In other works Carter paid homage to the styles of contemporary pulp magazine authors or their precursors. Some of these, together with Carter's models, include his "Simrana" stories (influenced by Lord Dunsany), his horror stories (set in the "Cthulhu Mythos" of H. P. Lovecraft), his "Green Star" novels (uniting influences from Clark Ashton Smith and Edgar Rice Burroughs), his "Mysteries of Mars" series (patterned on the works of Leigh Brackett), and his "Prince Zarkon" books (based on the "Doc Savage" series of Kenneth Robeson). Later in his career Carter assimilated influences from mythology and fairy tales, and even branched out briefly into pornographic fantasy.

==Posthumous collaborations with Howard and Smith==
Carter also produced what he referred to as "posthumous collaborations" with deceased authors, such as Robert E. Howard and Clark Ashton Smith. He completed a number of Howard's unfinished tales of Kull (see Kull (collection)) and Conan the Barbarian, the latter often in collaboration with L. Sprague de Camp. He also collaborated with de Camp on a number of pastiche novels and short stories featuring Conan.
Few had escaped the holocaust of inconceivable cold that blew ravening down the boreal Pole...
— Lin Carter, The Acolyte of the Flame from The Book of Eibon
The "posthumous collaborations" with Smith were of a different order, usually completely new stories built around title ideas or short fragments found among Smith's notes and jottings. A number of these tales feature Smith's invented book of forbidden lore, the Book of Eibon (Cthulhu Mythos arcane literature). Some of them also overlap as pastiches of H.P. Lovecraft's work by utilising elements of Lovecraft's Cthulhu Mythos. These stories are uncollected. For further information see Steve Behrends, "The Carter-Smith Collaborations" in Robert M. Price (ed). The Horror of it All: Encrusted Gems from the Crypt of Cthulhu. See also Lin Carter deities.

==Pastiches of H. P. Lovecraft and Lord Dunsany==
Carter wrote numerous stories in the Cthulhu Mythos of H. P. Lovecraft. Many have been collected in The Xothic Legend Cycle: The Complete Mythos Fiction of Lin Carter, edited by Robert M. Price. Despite the title, there are many uncollected Mythos stories by Carter. See also Xothic legend cycle. For further info see Robert M. Price "The Statement of Lin Carter", Crypt of Cthulhu 1, No 2 (Yuletide 1981), 11–19.

Carter wrote two cycles of stories set in "dreamlands", paying tribute to the fantasy of Lord Dunsany, Ikranos, from his fan days, and Simrana, after he became a professional writer.

==Later life and death==

Carter was in declining health for several years in the 1980s. He suffered from cancer from a heavy smoking habit, which led to facial disfigurement. The subsequent failure of an experimental prosthesis forced Carter to become a hermit. But in 1987 he had begun to reappear in print with a new book in his Terra Magica series, a long-promised Prince Zarkon pulp hero pastiche, Horror Wears Blue, and a regular column for Crypt of Cthulhu. DAW published his latest fantasy, Callipygia, in Feb 1988. Despite these successes, Carter increased his alcohol intake, becoming an alcoholic.

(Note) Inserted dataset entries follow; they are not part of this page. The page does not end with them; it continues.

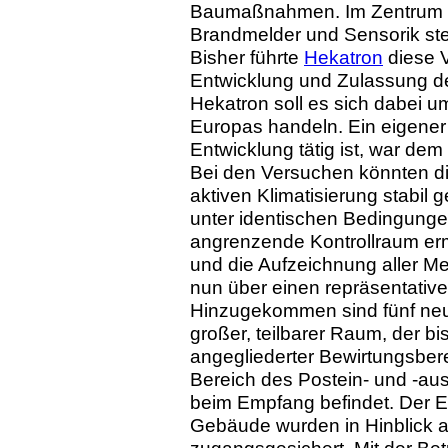
Baumaßnahmen. Im Zentrum 
Brandmelder und Sensorik st
Bisher führte
Hekatron
diese V
Entwicklung und Zulassung der
Hekatron soll es sich dabei
Europas handeln. Ein eigener
Entwicklung tätig ist, war de
Bei den Versuchen könnten di
aktiven Klimatisierung stabil
unter identischen Bedingungen
angrenzende Kontrollraum er
und die Aufzeichnung aller M
nun über einen repräsentative
Hinzugekommen sind fünf neu
großer, teilbarer Raum, der bi
angegliederter Bewirtungsber
Bereich des Postein- und -aus
beim Empfang befindet. Der 
Gebäude wurden in Hinblick a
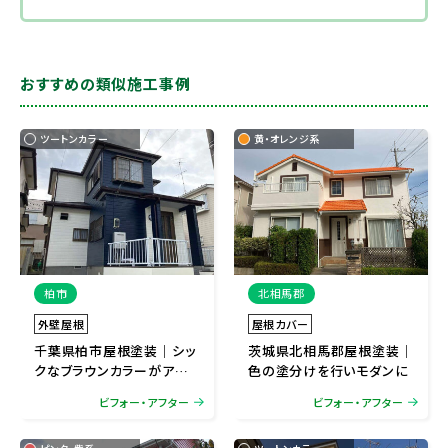
おすすめの類似施工事例
ツートンカラー
黄・オレンジ系
柏市
北相馬郡
外壁屋根
屋根カバー
千葉県柏市屋根塗装｜シッ
茨城県北相馬郡屋根塗装｜
クなブラウンカラーがアク
色の塗分けを行いモダンに
セント
ビフォー・アフター
ビフォー・アフター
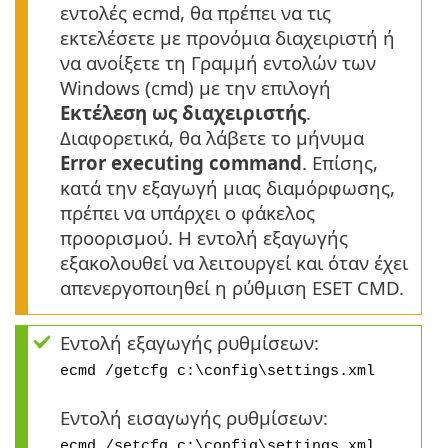
εντολές ecmd, θα πρέπει να τις
εκτελέσετε με προνόμια διαχειριστή ή
να ανοίξετε τη Γραμμή εντολών των
Windows (cmd) με την επιλογή
Εκτέλεση ως διαχειριστής
.
Διαφορετικά, θα λάβετε το μήνυμα
Error executing command
. Επίσης,
κατά την εξαγωγή μιας διαμόρφωσης,
πρέπει να υπάρχει ο φάκελος
προορισμού. Η εντολή εξαγωγής
εξακολουθεί να λειτουργεί και όταν έχει
απενεργοποιηθεί η ρύθμιση ESET CMD.
Εντολή εξαγωγής ρυθμίσεων:
ecmd /getcfg c:\config\settings.xml
Εντολή εισαγωγής ρυθμίσεων:
ecmd /setcfg c:\config\settings.xml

His cancer resurfaced, spreading to his throat and leading to his death in Montclair, New Jersey. The cancer was not the cause of Carter's death, however. He had developed emphysema, and experienced severe breathing problems the day he died. Rushed to a hospital, he went into cardiac arrest, was revived by doctors, but subsequently had a second, fatal heart attack.

Robert M. Price, named in Carter's will as his literary executor and the editor of Crypt of Cthulhu, who had published a Lin Carter special issue (Vol. 5, No 2, whole number 36, Yuletide 1985), was about to send an all-Lin Carter issue of Crypt of Cthulhu to press when word of the writer's death came. It was immediately turned into a memorial issue. The memorial issue was Crypt of Cthulhu Vol. 7, No 4, whole number 54, (Eastertide 1988). Two further issues of the magazine were devoted to Carter alone (see References below).

==Unfinished projects==

Carter left a number of projects unfinished. He regularly announced plans for future works that never came to fruition, even including some among lists of other works printed in the fronts of his books. His 1976 anthologies Kingdoms of Sorcery and Realms of Wizardry both included such phantom books among his other listed works, titled Robert E. Howard and the Rise of Sword & Sorcery, The Stones of Mnar and Jungle Maid of Callisto. The first of these, presumably a non-fiction study along the lines of his Tolkien: A Look Behind "The Lord of the Rings" (1969), never saw print; the second seems to be related to The Terror Out of Time, a collection of Cthulhu Mythos tales he had pitched unsuccessfully to Arkham House (the existing material for which was eventually gathered into his The Xothic Legend Cycle (1997)); the third was apparently a working title for Ylana of Callisto (1977), published the year after the anthologies.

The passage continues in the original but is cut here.